As the Women in Renewables initiative continues to grow strongly, the demand for scholarship opportunities grows with it. In 2018, the number of inspiring and intelligent women that applied for the Australian Institute of Company Directors: Foundations of Directorship (AICD) scholarship and the inaugural Monash Business School, Your Leadership Voice: Women in Focus scholarship hit record numbers.
Nicola is a Principal Engineer with Horizon Power. She has over 15 years’ experience in the renewable energy industry encompassing feasibility, electrical design, project management and consulting both in Australia and abroad, including five years in Germany.
Nicola is currently leading an engineering team to support the design, deployment and integration of stand-alone power systems into Horizon Power’s business as a utility-grade asset. Nicola is a Chartered Engineer and holds a Master of Science in Renewable Energy from Loughborough University and a Bachelor of Engineering from Monash University. She was the recipient of the 2017 Clean Energy Council Women in Renewables Scholarship.
Tell us a bit about yourself personally and professionally
In my current role as a Principal Engineer, I am working on an innovative project which will use stand-alone solar and battery systems to replace parts of Horizon Power’s network. I enjoy the challenges of solving engineering problems with my team and working with our stakeholders. I get a great deal of satisfaction from seeing my designs being constructed and providing power for customers. I’m also a member of CEC directorates and enjoy participating in industry events.
Personally, I like living at the beach and volunteering as a surf lifesaver. I also play saxophone in several bands. I enjoy travelling and my career has taken me to Fiji, Germany, Mongolia and Pakistan as well as regional and remote parts of Australia.
What attracted you to the renewable energy industry and what motivated you to apply for the WiR scholarship?
Back in school, I thought it was magical for a solar panel to generate electricity from sunlight. From then on, I knew I wanted to work in the renewable energy industry. After completing a Master of Science in Renewable Energy at Loughborough University in the UK, I have been working in the industry ever since.
I want to make a contribution to addressing climate change and my role helps to reduce the carbon intensity of our power supply.
When I decided to apply for the scholarship in 2016, I had a strong interest in pursuing a board career and I knew this opportunity would enable me to do that.

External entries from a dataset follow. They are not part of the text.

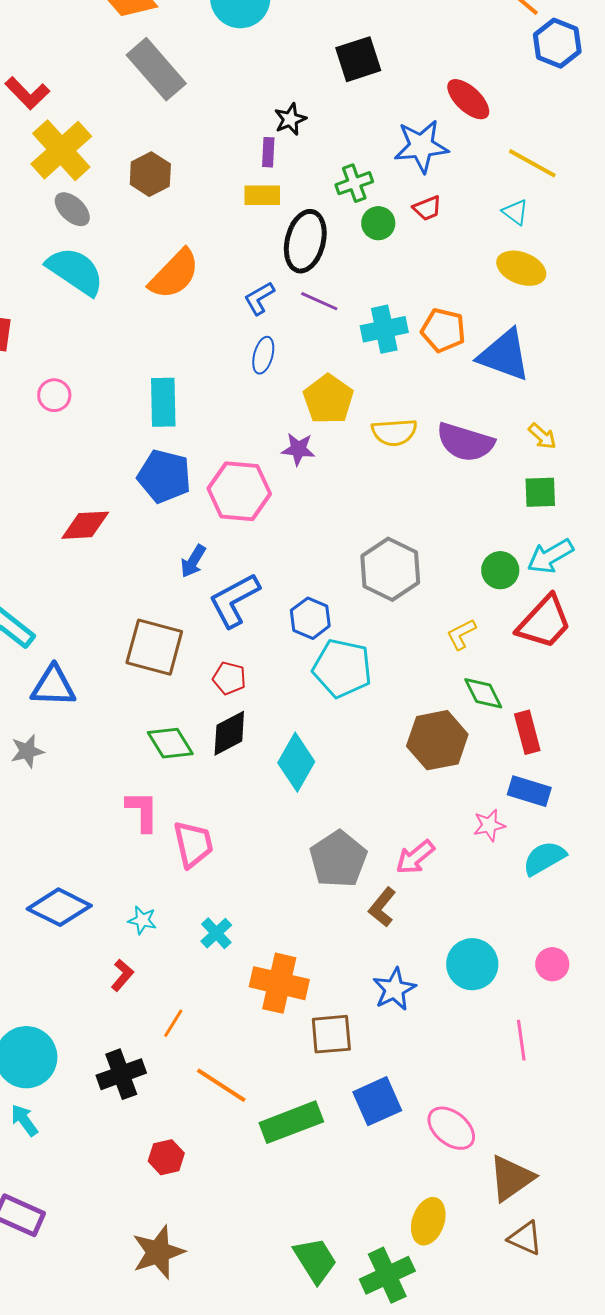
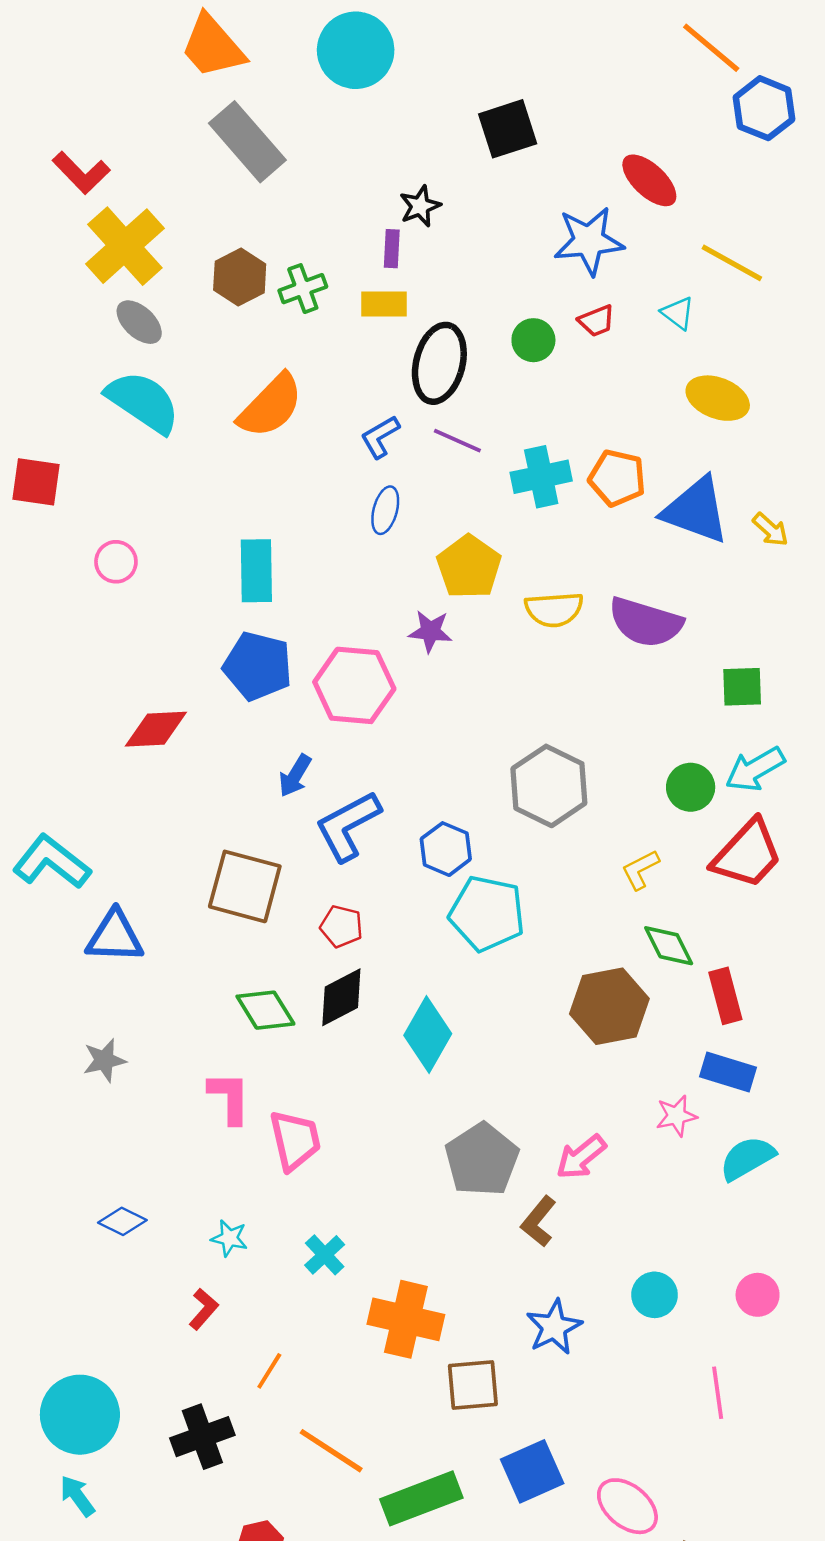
green cross: (354, 183) -> (303, 289), moved
cyan triangle: (515, 212) -> (678, 313), moved
yellow arrow: (542, 436) -> (770, 530), moved
gray star: (27, 751) -> (104, 1060), moved
blue diamond: (59, 907) -> (122, 1221), size x0.6
cyan circle: (472, 964) -> (655, 1295), size x0.7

I had become aware of the Women in Renewables initiative through the various working groups and directorates I have been involved in at the Clean Energy Council, so applying for the scholarship was naturally the next step.
How has the WiR scholarship influenced your career?
Through the WiR scholarship and undertaking the Australian Institute of Company Directors Foundations of Directorship course, I have gained a thorough understanding of the role and responsibilities of directors, finance and strategy and risk related to directorship. The scholarship also afforded me some speaking opportunities and exposure which has elevated my profile in the renewable energy industry and expanded my network.
Since being awarded the scholarship, I decided to take up a new role as Principal Engineer and am now managing a small team of engineers. I have been a board member of Engineers Australia’s Electrical College since 2018 and was invited to extend my appointment for another two years. I am keen to contribute as a non-executive director in the clean energy sector in the future.
What do you think would encourage more women to enter the clean energy sector?
The clean energy sector is exciting and will expand considerably and provide many more jobs in the future. Our industry is forward-looking and thinking and is perhaps more willing to embrace diversity than other industries. That’s why I would encourage more women to enter the clean energy sector.